Kim has five children, and she recently moved to Namyangju in order to live closer to her youngest daughter. “She runs a bookstore with her husband and they are always busy,” she said. “Whenever I visit them, they don’t really seem to be pleased to see me. If I get dementia, I guess I’ll have to go to a nursing home.”

Dementia -- and caring for those with dementia without social and emoitonal support -- has been often reported as one of the causes of family separation and even suicides in South Korea.

In 2014, popular K-pop star Leeteuk‘s father made headlines after it was discovered that he took his own life after reportedly killing his own parents. It was later reported that his father had been suffering from depression while trying to make ends meet and caring for his parents who were both battling dementia.

Last year, a man in his 50s, as well as his parents in their 80s, were found dead in their apartment. The man’s parents had been suffering from dementia over six years, and none of the family had regular income. Before burning charcoal in the room, the son had sent a text message to his nephew -- asking him to hold a funeral for him and his parents.

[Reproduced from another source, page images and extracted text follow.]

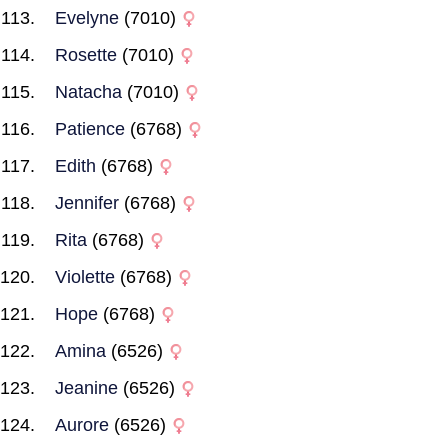
Evelyne
(7010)
Rosette
(7010)
Natacha
(7010)
Patience
(6768)
Edith
(6768)
Jennifer
(6768)
Rita
(6768)
Violette
(6768)
Hope
(6768)
Amina
(6526)
Jeanine
(6526)
Aurore
(6526)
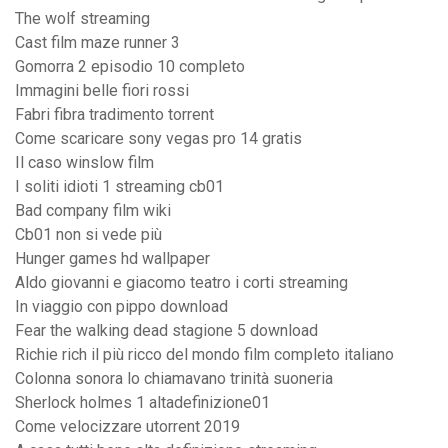
The wolf streaming
Cast film maze runner 3
Gomorra 2 episodio 10 completo
Immagini belle fiori rossi
Fabri fibra tradimento torrent
Come scaricare sony vegas pro 14 gratis
Il caso winslow film
I soliti idioti 1 streaming cb01
Bad company film wiki
Cb01 non si vede più
Hunger games hd wallpaper
Aldo giovanni e giacomo teatro i corti streaming
In viaggio con pippo download
Fear the walking dead stagione 5 download
Richie rich il più ricco del mondo film completo italiano
Colonna sonora lo chiamavano trinità suoneria
Sherlock holmes 1 altadefinizione01
Come velocizzare utorrent 2019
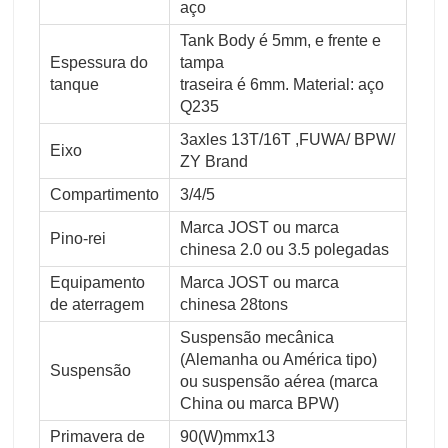
aço
Tank Body é 5mm, e frente e
Espessura do
tampa
tanque
traseira é 6mm. Material: aço
Q235
3axles 13T/16T ,FUWA/ BPW/
Eixo
ZY Brand
Compartimento
3/4/5
Marca JOST ou marca
Pino-rei
chinesa 2.0 ou 3.5 polegadas
Equipamento
Marca JOST ou marca
de aterragem
chinesa 28tons
Suspensão mecânica
(Alemanha ou América tipo)
Suspensão
ou suspensão aérea (marca
China ou marca BPW)
Primavera de
90(W)mmx13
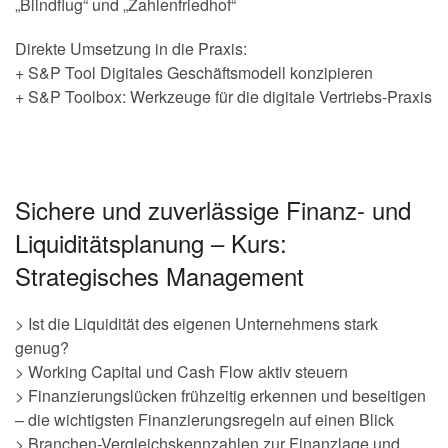
„Blindflug“ und „Zahlenfriedhof“
Direkte Umsetzung in die Praxis:
+ S&P Tool Digitales Geschäftsmodell konzipieren
+ S&P Toolbox: Werkzeuge für die digitale Vertriebs-Praxis
Sichere und zuverlässige Finanz- und
Liquiditätsplanung – Kurs:
Strategisches Management
> Ist die Liquidität des eigenen Unternehmens stark
genug?
> Working Capital und Cash Flow aktiv steuern
> Finanzierungslücken frühzeitig erkennen und beseitigen
– die wichtigsten Finanzierungsregeln auf einen Blick
> Branchen-Vergleichskennzahlen zur Finanzlage und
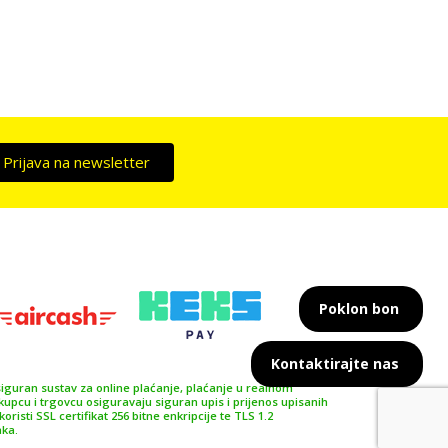
Prijava na newsletter
Poklon bon
Kontaktirajte nas
siguran sustav za online plaćanje, plaćanje u realnom
pcu i trgovcu osiguravaju siguran upis i prijenos upisanih
isti SSL certifikat 256 bitne enkripcije te TLS 1.2
aka.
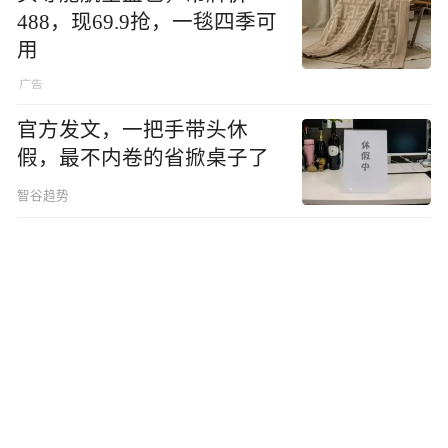
488，现69.9抢，一毯四季可
用
官方发文，一把手带头休
假，最不内卷的省掀桌子了
智谷趋势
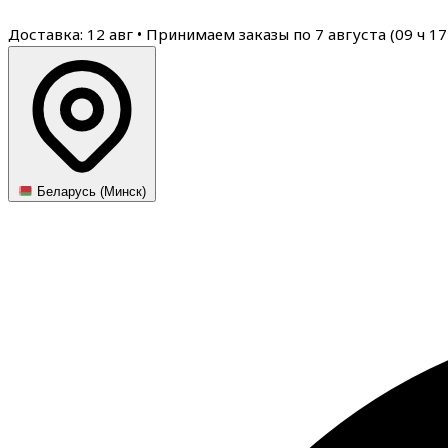
Доставка: 12 авг
•
Принимаем заказы по 7 августа (
09
ч
17
Беларусь (Минск)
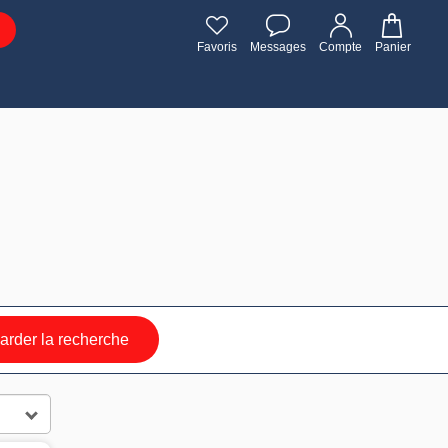
Favoris
Messages
Compte
Panier
rder la recherche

In response to such tragedies, the Moon administration announced last year that it will raise the dementia coverage ratio of the health insurance to 90 percent while lowering the cost paid by the patients or their families to 10 percent.

The government also aims to increase the number of staff members at each dementia care center from about 10 to 25, and launch a 24 hour call center for families of dementia patients this year.

“Coming to this center is the most important thing in my life right now,” said Nah Geum-hee, a 80-year-old dementia patient with mild symptoms. She lives with her grown son, who is unemployed at the moment.

“All I do at home is watch TV. Here, I get to participate in arts and craft and engage in physical exercises. I feel awake when I’m here.”

By Claire Lee (

Hong Jin-mi and Nah Geum-hee are not their real names. It has been changed upon their request. --Ed.